*Supplied material*

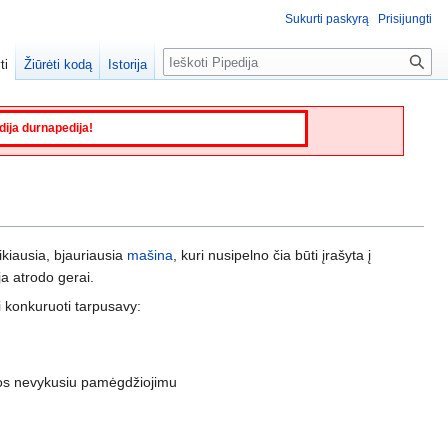
Sukurti paskyrą
Prisijungti
Paieška
ti
Žiūrėti kodą
Istorija
edija durnapedija!
aikiausia, bjauriausia
mašina
, kuri nusipelno čia būti įrašyta į
ja atrodo gerai.
li konkuruoti tarpusavy:
ačios nevykusiu pamėgdžiojimu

*What you are asked to do*
Repeat each record exactly, with the pictures left out.

*Final answer*
Sukurti paskyrą
Prisijungti
Paieška
ti
Žiūrėti kodą
Istorija
edija durnapedija!
aikiausia, bjauriausia
mašina
, kuri nusipelno čia būti įrašyta į
ja atrodo gerai.
li konkuruoti tarpusavy:
ačios nevykusiu pamėgdžiojimu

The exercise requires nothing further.